WHAT NEEDS TO BE DONE:
Find the string "Match" in the records. Copy each line that has it.

RECORDS TO USE:

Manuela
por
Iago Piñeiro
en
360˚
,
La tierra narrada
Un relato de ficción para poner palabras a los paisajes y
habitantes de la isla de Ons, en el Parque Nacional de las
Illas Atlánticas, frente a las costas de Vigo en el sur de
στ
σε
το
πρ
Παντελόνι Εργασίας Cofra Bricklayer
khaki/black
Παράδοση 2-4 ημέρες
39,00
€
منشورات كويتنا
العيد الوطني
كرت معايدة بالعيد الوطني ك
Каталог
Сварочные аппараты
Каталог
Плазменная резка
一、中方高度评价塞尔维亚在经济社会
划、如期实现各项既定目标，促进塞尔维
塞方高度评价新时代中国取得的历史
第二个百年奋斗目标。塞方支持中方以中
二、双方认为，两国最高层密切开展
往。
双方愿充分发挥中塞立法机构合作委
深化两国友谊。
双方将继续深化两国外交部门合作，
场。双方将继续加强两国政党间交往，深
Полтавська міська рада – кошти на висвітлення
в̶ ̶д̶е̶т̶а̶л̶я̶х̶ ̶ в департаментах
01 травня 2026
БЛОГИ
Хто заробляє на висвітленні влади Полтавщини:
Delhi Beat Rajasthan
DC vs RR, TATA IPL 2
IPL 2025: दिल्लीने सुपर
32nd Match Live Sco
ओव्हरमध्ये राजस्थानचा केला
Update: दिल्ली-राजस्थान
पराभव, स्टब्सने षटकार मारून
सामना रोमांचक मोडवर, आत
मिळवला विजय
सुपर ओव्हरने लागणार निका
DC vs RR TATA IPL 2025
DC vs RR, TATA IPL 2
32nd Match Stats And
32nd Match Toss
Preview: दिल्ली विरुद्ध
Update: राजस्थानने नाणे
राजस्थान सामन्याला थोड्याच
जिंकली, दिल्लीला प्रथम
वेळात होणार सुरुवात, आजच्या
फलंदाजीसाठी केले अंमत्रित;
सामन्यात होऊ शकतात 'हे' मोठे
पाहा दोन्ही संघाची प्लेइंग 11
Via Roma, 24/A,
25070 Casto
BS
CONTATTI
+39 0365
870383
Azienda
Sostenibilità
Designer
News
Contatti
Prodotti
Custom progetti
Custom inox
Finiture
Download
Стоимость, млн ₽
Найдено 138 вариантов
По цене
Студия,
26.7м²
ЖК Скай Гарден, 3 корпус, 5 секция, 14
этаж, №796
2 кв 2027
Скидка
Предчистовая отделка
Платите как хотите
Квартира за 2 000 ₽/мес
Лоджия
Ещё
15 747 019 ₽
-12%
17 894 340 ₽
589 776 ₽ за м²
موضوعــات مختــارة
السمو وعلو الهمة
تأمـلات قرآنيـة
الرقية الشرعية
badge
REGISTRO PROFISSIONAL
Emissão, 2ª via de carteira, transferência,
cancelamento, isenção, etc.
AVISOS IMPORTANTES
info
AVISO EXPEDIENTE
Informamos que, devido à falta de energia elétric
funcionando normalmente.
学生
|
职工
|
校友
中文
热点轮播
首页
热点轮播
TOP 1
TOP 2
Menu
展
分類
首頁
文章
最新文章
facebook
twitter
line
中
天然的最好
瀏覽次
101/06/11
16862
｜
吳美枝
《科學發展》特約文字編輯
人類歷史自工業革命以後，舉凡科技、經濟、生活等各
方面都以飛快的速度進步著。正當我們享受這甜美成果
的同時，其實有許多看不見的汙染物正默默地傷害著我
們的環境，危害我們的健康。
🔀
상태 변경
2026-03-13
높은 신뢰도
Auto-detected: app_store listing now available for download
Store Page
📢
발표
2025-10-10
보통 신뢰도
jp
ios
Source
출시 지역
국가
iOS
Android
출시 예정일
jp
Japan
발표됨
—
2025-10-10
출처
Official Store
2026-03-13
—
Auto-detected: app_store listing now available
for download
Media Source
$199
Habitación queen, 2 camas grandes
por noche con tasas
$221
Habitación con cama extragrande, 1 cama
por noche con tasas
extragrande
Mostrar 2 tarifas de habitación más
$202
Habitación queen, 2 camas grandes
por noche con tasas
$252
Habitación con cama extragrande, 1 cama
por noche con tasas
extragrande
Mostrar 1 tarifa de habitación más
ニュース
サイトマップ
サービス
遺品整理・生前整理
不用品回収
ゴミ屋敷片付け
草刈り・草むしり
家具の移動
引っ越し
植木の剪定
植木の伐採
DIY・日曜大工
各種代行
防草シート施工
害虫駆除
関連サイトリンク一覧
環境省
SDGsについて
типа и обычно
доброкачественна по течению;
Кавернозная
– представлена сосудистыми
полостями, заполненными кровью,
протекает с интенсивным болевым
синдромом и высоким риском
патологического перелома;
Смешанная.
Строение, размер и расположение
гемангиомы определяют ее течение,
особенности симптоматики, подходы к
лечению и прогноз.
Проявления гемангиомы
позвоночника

ANSWER TO THIS EXERCISE:
32nd Match Live Sco
32nd Match Stats And
32nd Match Toss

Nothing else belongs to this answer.